An apple a day keeps the doctor and poverty away

Apples at Hacienda traders market in Ngara, Nairobi. [Elvis Ogina, Standard]

An apple a day, it is said, keeps a doctor away.

Perhaps it is for this reason that apple farming is gaining popularity in Kenya as demand soars against limited supply.

The most common varieties in the country are disease-resistant ones such as Enterprise, Liberty, Gold Rush, Jona Free, Pristine and William Pride. They are resistant to apple scabs and fire blight. Other varieties include Anna, Golden Dorset and Winter Banana.

“It is advisable for a farmer to always consider planting a pollinator variety in your apple orchard since most apple varieties are self-sterile. Anna and Golden Dorset have a matching flowering pattern and make a good combination in an orchard. Anna, Golden Dorset and Winter Banana also combine well for a good crop,” says Peter Mutende, a farmer from Mt Elgon in Western Kenya.

Ecological requirements

The orchard should be on fertile, well-drained loamy soil, with a slightly acidic to alkaline pH of 5.5 to 6.5. The crop does well in the high-altitude regions of 1800m-2800m above sea level, with rainfall requirements of 1000mm to 1800mm per annum.

“However, a very high amount of rainfall is associated with incidences of fungal disease. In regions with low rainfall amounts, irrigation is recommended as the apple tree requires high water amounts for the high yields,” he says.

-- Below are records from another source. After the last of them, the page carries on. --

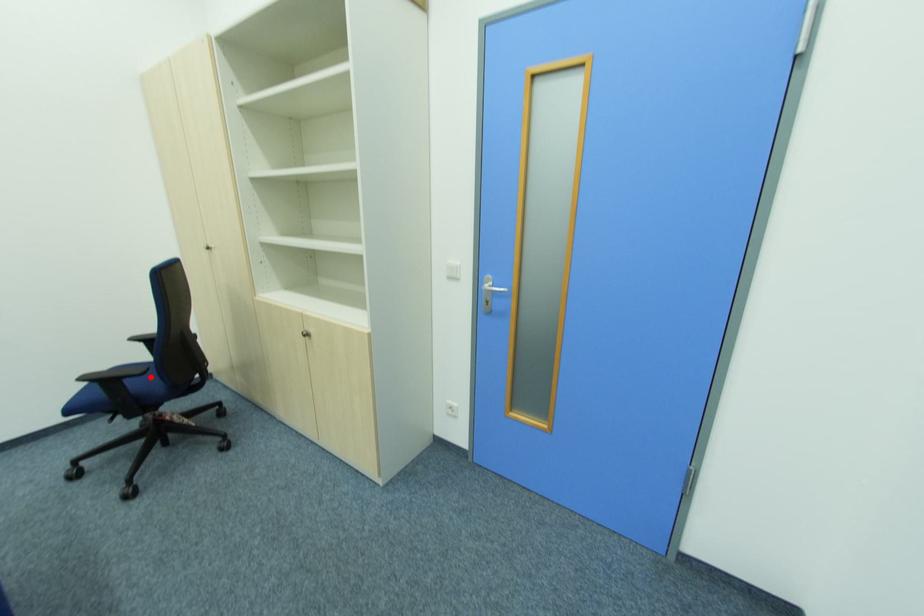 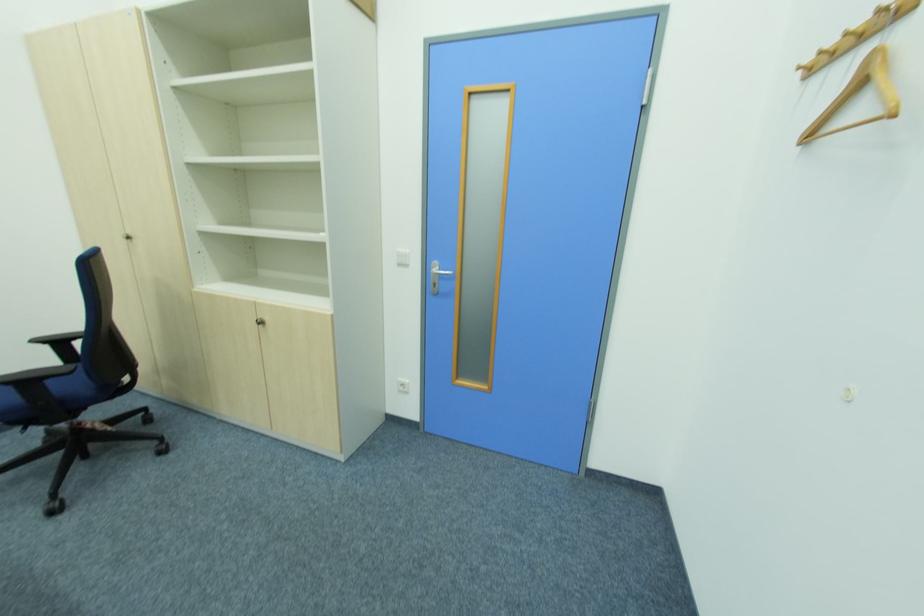 The point at the highlighted location is marked in the first image. Where is the corresponding point in the second image?

(75, 379) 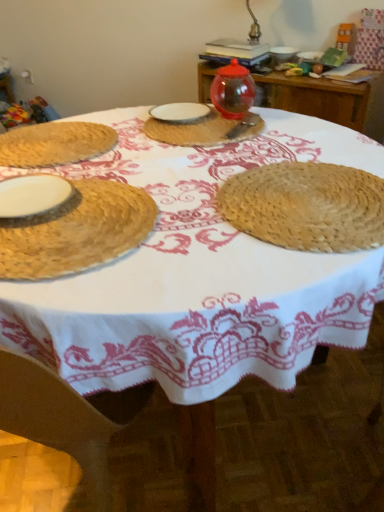 This screenshot has height=512, width=384. Find the location of `vacant area located to the right-hand side of woven straw placemat at left, arranged as the 1th table when viewed from the front`. vacant area located to the right-hand side of woven straw placemat at left, arranged as the 1th table when viewed from the front is located at coordinates (171, 152). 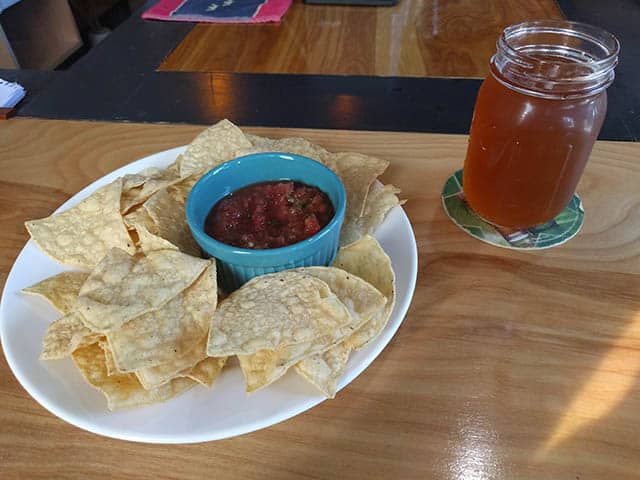 Find the location of a particular element. Image resolution: width=640 pixels, height=480 pixels. table is located at coordinates (443, 294), (413, 43).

Apples can be produced through the seed or through grafting and budding. Grafting is highly recommended for high yields.

Land preparation

Land should be cleared of all bushes, weeds, and shrubs. Any obstruction, including stones that might prevent root penetration, should also be removed. The holes are dug in a square or rectangular layout at a spacing of 3m by 2m or 3m by 3m for smaller varieties and 4m by 4m or 4m by 5m for the medium and large varieties. The planting hole for apples should be 60cm deep and 60cm wide.


Plant the seedling leaving the graft union three inches or three figures above the ground.

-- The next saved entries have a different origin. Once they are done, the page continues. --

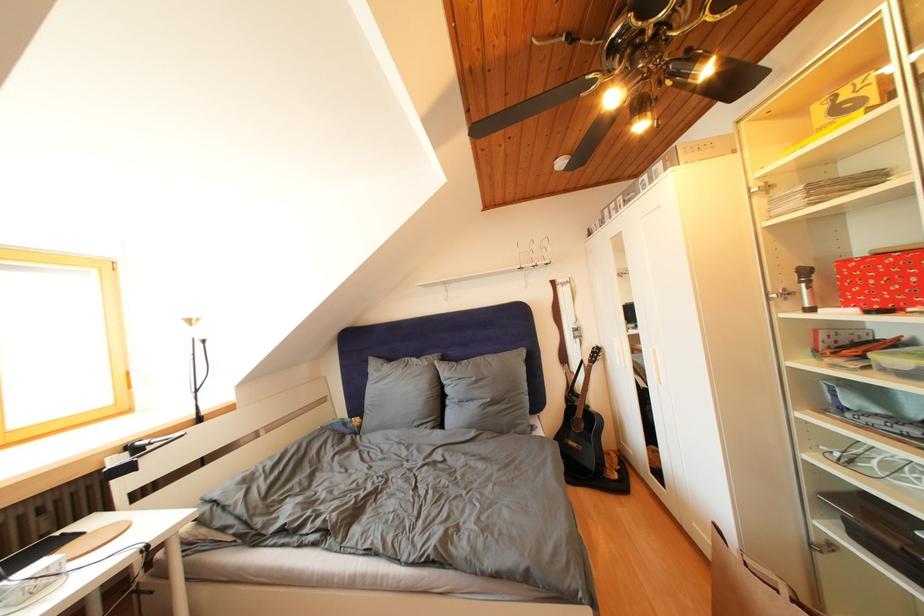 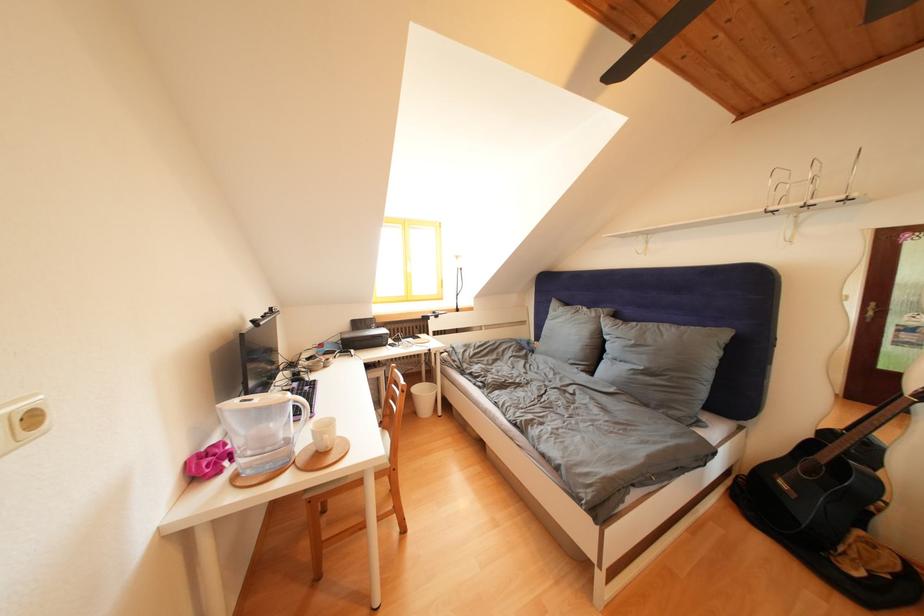 Question: I am providing you with two images of the same scene from different viewpoints. After the viewpoint changes to image2, which objects are now occluded?

Choices:
 (A) black webcam
 (B) grey pillow
 (C) pink glasses case
 (D) none of these

Answer: (D) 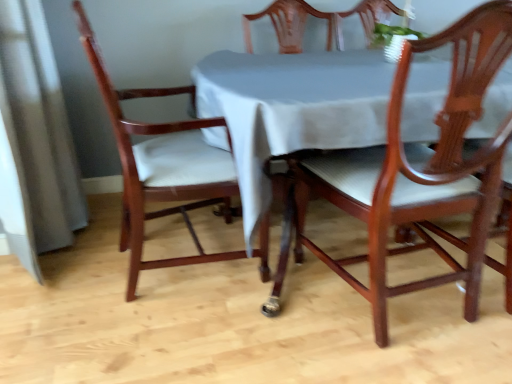 Question: Which direction should I rotate to look at mahogany wood chair at center, the 2th chair when ordered from left to right?

Choices:
 (A) right
 (B) left

Answer: (A)

Question: From a real-world perspective, is mahogany wood chair at center, the 2th chair when ordered from left to right, positioned under mahogany wood chair at left, which is counted as the 1th chair, starting from the left, based on gravity?

Choices:
 (A) no
 (B) yes

Answer: (A)

Question: Does mahogany wood chair at center, acting as the 1th chair starting from the right, turn towards mahogany wood chair at left, which is the second chair in right-to-left order?

Choices:
 (A) yes
 (B) no

Answer: (B)

Question: From the image's perspective, does mahogany wood chair at center, acting as the 1th chair starting from the right, appear higher than mahogany wood chair at left, which is the second chair in right-to-left order?

Choices:
 (A) no
 (B) yes

Answer: (A)

Question: Is mahogany wood chair at center, acting as the 1th chair starting from the right, positioned beyond the bounds of mahogany wood chair at left, which is counted as the 1th chair, starting from the left?

Choices:
 (A) yes
 (B) no

Answer: (A)

Question: Can you see mahogany wood chair at center, acting as the 1th chair starting from the right, touching mahogany wood chair at left, which is the second chair in right-to-left order?

Choices:
 (A) yes
 (B) no

Answer: (B)

Question: Would you say mahogany wood chair at left, which is the second chair in right-to-left order, is part of mahogany wood chair at center, acting as the 1th chair starting from the right,'s contents?

Choices:
 (A) yes
 (B) no

Answer: (B)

“Remove all sprouts below the graft union and don’t allow the rootstock to grow at any time. This will suppress the plant (scion) and may result in scion abortion. Weed your apple orchard regularly either using strip or ring weeding. Clear the orchard of all vegetation to reduce soil erosion,” says Mr Mutende.

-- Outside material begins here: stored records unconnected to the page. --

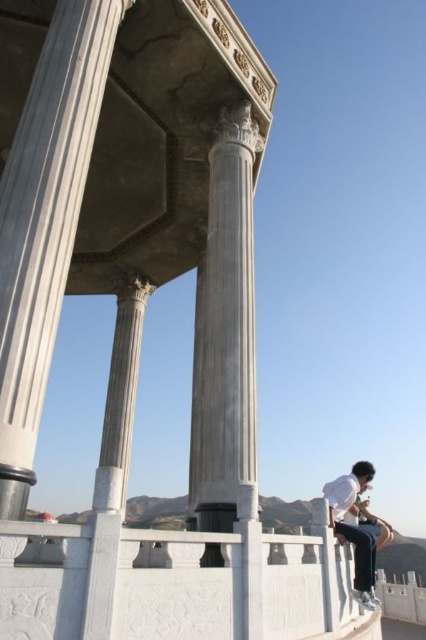 Between white marble pillar at center and white matte shirt at lower right, which one appears on the right side from the viewer's perspective?

white matte shirt at lower right

Who is taller, white marble pillar at center or white matte shirt at lower right?

Standing taller between the two is white matte shirt at lower right.

Between point (9, 266) and point (333, 492), which one is positioned behind?

Positioned behind is point (333, 492).

Image resolution: width=426 pixels, height=640 pixels. Identify the location of white marble pillar at center. (45, 220).

Is white marble column at center shorter than white matte shirt at lower right?

Yes.

Is point (241, 301) positioned in front of point (354, 502)?

That is False.

Locate an element on the screen. white marble column at center is located at coordinates (227, 328).

Does white marble pillar at center lie behind white marble column at center?

No, it is in front of white marble column at center.

Which of these two, white marble pillar at center or white marble column at center, stands taller?

With more height is white marble pillar at center.

Between point (92, 115) and point (218, 333), which one is positioned in front?

Point (92, 115) is more forward.

You are a GUI agent. You are given a task and a screenshot of the screen. Output one action in this format:
    pyautogui.click(x=<x>, y=<y>)
    Task: Click on the white marble pillar at center
    
    Given the screenshot: What is the action you would take?
    pyautogui.click(x=45, y=220) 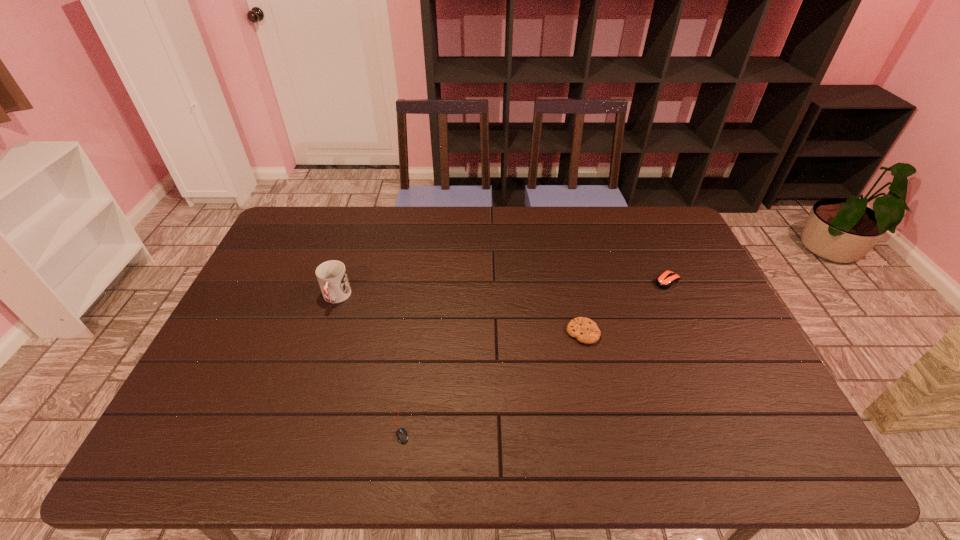 Select which object appears as the second closest to the nearer mouse. Please provide its 2D coordinates. Your answer should be formatted as a tuple, i.e. [(x, y)], where the tuple contains the x and y coordinates of a point satisfying the conditions above.

[(586, 331)]

Find the location of `object that stands as the second closest to the third farthest object`. object that stands as the second closest to the third farthest object is located at coordinates pyautogui.click(x=402, y=437).

You are a GUI agent. You are given a task and a screenshot of the screen. Output one action in this format:
    pyautogui.click(x=<x>, y=<y>)
    Task: Click on the vacant area in the image that satisfies the following two spatial constraints: 1. on the handle side of the cup; 2. on the left side of the second object from left to right
    The width and height of the screenshot is (960, 540).
    Given the screenshot: What is the action you would take?
    click(293, 427)

Where is `vacant point that satisfies the following two spatial constraints: 1. on the handle side of the cup; 2. on the left side of the third object from right to left`? The height and width of the screenshot is (540, 960). vacant point that satisfies the following two spatial constraints: 1. on the handle side of the cup; 2. on the left side of the third object from right to left is located at coordinates (293, 427).

The height and width of the screenshot is (540, 960). In order to click on free location that satisfies the following two spatial constraints: 1. on the back side of the second object from right to left; 2. on the right side of the nearer mouse in this screenshot , I will do `click(415, 333)`.

Identify the location of vacant space that satisfies the following two spatial constraints: 1. on the handle side of the cup; 2. on the left side of the cookie. The width and height of the screenshot is (960, 540). (324, 333).

Where is `vacant position in the image that satisfies the following two spatial constraints: 1. on the handle side of the left mouse; 2. on the left side of the tallest object`? The image size is (960, 540). vacant position in the image that satisfies the following two spatial constraints: 1. on the handle side of the left mouse; 2. on the left side of the tallest object is located at coordinates (293, 427).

Pruning will provide a strong framework for the apples and encourage high yields and the development of juicy and tasty fruits. During the first year, the central shoot is pruned back to one metre from the ground to allow branching, and then three to four strong shoots are selected. During the second year, the scaffold branches are pruned to encourage lateral branching. From the laterals, three to four branches are selected and then pruned to encourage the development of the lateral branches. The development of many lateral branches will increase the number of fruits each tree carries.

Fertiliser application

Application of fertiliser is done according to the soil requirements. A soil test should be done before planting the apple seedlings. But generally, a month after planting urea/CAN is added to provide Nitrogen to the plant and encourage growth.

Pest and diseases

Major pests include birds, aphids, thrips, spider mites, fruit flies, and codling moths. Diseases include apple scabs, powdery mildew and armillaria root rot. To prevent and control these pests and diseases, ensure certified seedlings. Also, observe high standards of hygiene in your garden. You know when an apple is ready to pick when you cup it in your hand and give it a slight twist. The harvesting season comes every nine to 13 months, with each mature tree producing up to 300 fruits.


The market for apples in Kenya is available. Mr Mutende sells his produce in markets and through referrals. Each fruit may retail from Sh25 to Sh50.